Encouragingly, we’re seeing tech corporations pulling together to think about a digital vaccine or health passport and governments are in discussion over new regulations. This will build trust and confidence in reducing the quarantine, with the vaccine itself is giving a lot of people the belief that we can get through this.
The industry has clearly put on a united front during this time, hopefully this is something we will see continue?
The business travel industry is fantastic at pulling together whenever there is a crisi, whether it’s a volcano or a terrorist act. It is resilient, as it’s in our nature to handle things that go wrong, because they always do, somewhere in the world. We have the capability, the confidence and the belief to make things right. I actually think we’re the best industry when it comes to handling change, especially when it’s something from outside.
Are your clients eager to get back on planes again or is there some resistance?
When I talk to our clients, it’s not a case of saying we’re going to take the money and bank it as savings and assume we’re never going to travel again. Most of them are saying we’re keeping that money to make sure we can get back to travelling because we see the benefit of human interaction, apart from maybe where they’re asking how can we make internal travel even more efficient.
How should travel managers prepare for when travel begins to pick up again?
They should be looking at their travel programmes, the pre-trip part of it, how do we make the programme efficient not just for compliance but also to support travellers. The travel programme is there to help facilitate your travel; therefore, you can highlight the benefits of your programme. Focus on the routine you as a business have set up in order to make travelling as simple as possible. Focus on taking away the noise for the traveller from these new restrictions, for example to show they’ve had the vaccine or a test.
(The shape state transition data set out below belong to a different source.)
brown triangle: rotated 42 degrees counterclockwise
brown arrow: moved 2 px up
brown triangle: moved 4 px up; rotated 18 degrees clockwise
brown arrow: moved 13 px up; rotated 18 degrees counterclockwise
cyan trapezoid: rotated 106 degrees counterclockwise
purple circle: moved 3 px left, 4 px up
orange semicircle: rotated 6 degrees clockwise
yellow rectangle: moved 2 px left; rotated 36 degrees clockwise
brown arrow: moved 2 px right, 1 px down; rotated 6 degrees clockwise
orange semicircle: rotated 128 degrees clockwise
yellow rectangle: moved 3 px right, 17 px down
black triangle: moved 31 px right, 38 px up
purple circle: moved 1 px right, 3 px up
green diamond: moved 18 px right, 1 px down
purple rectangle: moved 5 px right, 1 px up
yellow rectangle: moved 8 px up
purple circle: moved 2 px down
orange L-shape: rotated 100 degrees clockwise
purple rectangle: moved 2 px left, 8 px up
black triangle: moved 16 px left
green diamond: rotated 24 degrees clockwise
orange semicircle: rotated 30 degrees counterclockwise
It’s the same for when travellers get back from a trip.
Do you think testing will be around in the long term?
Well, that’s a billion dollar question! Yes, I think some form of a vaccine or a digital passport will be around. We should work with the aim of making it a necessity rather than a hindrance to travelling. We will need to try to minimize the difficulty during this process of adaptation and travel managers, alongside their travel partners, are essential to this.
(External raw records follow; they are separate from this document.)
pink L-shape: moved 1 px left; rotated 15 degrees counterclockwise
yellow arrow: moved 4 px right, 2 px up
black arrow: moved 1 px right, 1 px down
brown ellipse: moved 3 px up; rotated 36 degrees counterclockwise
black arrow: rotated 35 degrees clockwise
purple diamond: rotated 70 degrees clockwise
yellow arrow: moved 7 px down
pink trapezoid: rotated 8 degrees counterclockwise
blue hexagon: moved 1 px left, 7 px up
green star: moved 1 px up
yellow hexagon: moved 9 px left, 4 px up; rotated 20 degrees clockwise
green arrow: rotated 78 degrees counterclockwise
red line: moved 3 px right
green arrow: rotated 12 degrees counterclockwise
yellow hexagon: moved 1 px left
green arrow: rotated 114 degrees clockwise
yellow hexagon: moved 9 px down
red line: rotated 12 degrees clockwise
Do you agree that the role of travel managers will have a much higher status coming out of this?
Yes, you see businesses that were already there with this before the pandemic. Travel managers are going to have a much wider tool kit and will be a really important part to play. Travel managers have done a fantastic job over the years and now they will have a couple of areas we need to work through.
Where do you think your first trip will be?
I am very keen to get back on an airplane and I have an immense amount of trust in the airlines and hotel partners and what they’ve achieved in terms of putting procedures and processes in place. I will take the first plane to wherever a dialogue requires face-to-face meetings, so that we might make our world be a little bit smarter, more innovative and help our businesses grow.